Some indeed still showed some sleepy eyes when we convened again one more and final time on Sunday morning for brunch and the results. Only after they had descrambled the last remaining adjudication notes, Christine and Harish concluded which were the teams and judges to go to Euros and Worlds. Watching the two conferring just added on to the excitement, and listening to their actual announcement felt like listening to the famous words at Euros and Worlds, “Breaking 16th is …”. Having now artfully delaying telling the names, here they finally are:
Debattierklub Wien’s contingents for
—Manchester Euros 2013:
Vienna A: Christoph Jäger and Stefan Zweiker
Vienna B: Madlen Stottmeyer and Mark Etzel
Vienna C (Backup for a possible third team spot): Melanie Sindelar and Andreas Prischl
Judges: Melanie Sindelar, Andreas Prischl, Jakob Reiter, Anika Nussgraber and Elisabeth Vikydal
—Chennai Worlds 2014:
Vienna A: Madlen Stottmeyer and Stefan Zweiker
Vienna B (Backup for a possible second team spot): Melanie Sindelar and Andreas Prischl
Judge: Petra Knall
As with every break announcement, this was an experience of joy and most welcome surprise for some, and a sad disenchantment for others.
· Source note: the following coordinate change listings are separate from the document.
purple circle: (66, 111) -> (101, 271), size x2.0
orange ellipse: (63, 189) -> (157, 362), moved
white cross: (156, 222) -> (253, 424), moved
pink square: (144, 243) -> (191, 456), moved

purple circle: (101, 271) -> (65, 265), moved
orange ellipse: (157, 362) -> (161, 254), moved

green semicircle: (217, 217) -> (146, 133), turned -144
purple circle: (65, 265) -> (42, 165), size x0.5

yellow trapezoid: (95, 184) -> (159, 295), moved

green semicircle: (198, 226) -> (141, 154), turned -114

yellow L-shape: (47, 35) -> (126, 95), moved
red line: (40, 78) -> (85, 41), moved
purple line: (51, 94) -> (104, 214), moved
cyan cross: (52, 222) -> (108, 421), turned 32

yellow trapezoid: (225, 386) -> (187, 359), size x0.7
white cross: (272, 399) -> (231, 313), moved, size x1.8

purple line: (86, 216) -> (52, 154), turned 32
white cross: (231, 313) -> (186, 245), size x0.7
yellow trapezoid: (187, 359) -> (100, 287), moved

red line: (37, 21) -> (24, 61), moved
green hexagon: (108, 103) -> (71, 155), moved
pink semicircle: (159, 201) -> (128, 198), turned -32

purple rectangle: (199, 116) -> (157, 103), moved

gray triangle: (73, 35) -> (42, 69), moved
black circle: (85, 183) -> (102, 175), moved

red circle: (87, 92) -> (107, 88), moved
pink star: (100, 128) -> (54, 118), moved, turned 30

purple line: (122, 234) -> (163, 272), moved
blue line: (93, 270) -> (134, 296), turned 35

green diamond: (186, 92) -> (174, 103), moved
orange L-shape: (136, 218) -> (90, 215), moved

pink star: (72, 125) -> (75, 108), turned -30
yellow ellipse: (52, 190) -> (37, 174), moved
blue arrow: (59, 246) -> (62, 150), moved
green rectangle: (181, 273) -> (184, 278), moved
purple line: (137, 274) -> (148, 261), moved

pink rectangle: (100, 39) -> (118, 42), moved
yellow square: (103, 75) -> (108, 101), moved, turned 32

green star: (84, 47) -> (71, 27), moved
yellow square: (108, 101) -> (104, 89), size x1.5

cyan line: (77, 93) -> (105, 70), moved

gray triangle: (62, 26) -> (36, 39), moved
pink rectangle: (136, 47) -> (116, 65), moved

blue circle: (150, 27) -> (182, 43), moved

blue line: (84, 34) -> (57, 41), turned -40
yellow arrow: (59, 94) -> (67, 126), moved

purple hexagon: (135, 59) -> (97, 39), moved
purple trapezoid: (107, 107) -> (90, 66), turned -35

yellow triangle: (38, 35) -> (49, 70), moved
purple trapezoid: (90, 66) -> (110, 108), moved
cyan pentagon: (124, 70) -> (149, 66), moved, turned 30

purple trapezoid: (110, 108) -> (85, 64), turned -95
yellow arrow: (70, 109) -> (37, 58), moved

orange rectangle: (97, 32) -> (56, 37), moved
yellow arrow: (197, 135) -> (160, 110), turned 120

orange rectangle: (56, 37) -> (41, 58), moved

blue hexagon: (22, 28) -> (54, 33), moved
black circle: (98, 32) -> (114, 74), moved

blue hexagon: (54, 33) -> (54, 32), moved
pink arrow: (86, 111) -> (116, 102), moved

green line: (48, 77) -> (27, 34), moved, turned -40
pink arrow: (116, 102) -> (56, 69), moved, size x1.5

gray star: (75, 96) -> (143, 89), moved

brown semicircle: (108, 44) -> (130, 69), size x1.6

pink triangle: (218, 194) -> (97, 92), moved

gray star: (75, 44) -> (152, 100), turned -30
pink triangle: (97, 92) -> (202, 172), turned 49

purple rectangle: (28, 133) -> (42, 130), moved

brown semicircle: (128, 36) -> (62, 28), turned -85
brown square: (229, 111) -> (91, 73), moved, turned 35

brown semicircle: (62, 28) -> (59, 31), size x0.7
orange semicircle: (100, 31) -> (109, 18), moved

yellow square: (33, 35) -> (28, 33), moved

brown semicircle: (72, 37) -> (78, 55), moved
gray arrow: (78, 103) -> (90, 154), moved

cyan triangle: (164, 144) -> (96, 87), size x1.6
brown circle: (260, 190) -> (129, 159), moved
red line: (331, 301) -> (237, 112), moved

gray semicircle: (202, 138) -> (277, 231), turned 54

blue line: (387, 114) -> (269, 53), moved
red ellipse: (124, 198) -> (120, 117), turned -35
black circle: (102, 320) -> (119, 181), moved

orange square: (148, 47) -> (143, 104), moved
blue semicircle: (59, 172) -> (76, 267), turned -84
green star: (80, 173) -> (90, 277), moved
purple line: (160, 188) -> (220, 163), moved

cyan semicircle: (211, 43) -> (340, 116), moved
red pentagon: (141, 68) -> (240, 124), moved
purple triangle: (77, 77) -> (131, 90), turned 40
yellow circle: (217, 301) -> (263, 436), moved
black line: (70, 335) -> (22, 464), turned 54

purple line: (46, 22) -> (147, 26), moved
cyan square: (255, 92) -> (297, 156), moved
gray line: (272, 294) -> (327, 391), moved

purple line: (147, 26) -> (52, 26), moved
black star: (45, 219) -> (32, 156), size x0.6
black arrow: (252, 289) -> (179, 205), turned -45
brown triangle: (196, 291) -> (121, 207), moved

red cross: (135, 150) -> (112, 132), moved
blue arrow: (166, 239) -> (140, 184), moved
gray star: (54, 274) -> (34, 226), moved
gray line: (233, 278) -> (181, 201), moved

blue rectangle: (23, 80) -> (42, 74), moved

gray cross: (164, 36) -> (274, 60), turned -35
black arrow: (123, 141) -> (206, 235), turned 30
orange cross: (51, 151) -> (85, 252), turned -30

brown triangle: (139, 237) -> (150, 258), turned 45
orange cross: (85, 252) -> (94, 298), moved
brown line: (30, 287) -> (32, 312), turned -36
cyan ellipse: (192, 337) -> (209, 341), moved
Each one of them had shown their great debating aptitude at both this one and at previous tournaments, so I believe we can all carry this experience as a valuable lesson to future successes. Now that the results were out, Harish and Christine could eventually reveal their selection process. Impressed by their precise method, I trust them that these teams will work extraordinarily well together. Their remembrance of even Saturday morning’s debates and the ensuing feedback showed once again both Christine’s and Harish’s capability and dedication. DKW remains grateful to you two, thank you very much!
Debattierklub Wien EUDC & WUDC 2013/2014 Trials Motions:
R1 (individual): THW cease welfare payments to people in areas with little or no prospects of economic growth.
R2 (individual): THW ban extremist political parties.
All other rounds were normal team rounds.
R3: THBT the USA should end the use of armed military drones.
R4: THW ban children under the age of 18 from attending in any religious education, ceremonies, services, and similar activities.
R5: THW introduce minimum quotas for women on corporate boards.
R6: THW ban revolutionary leaders from running for office in post-revolutionary settings.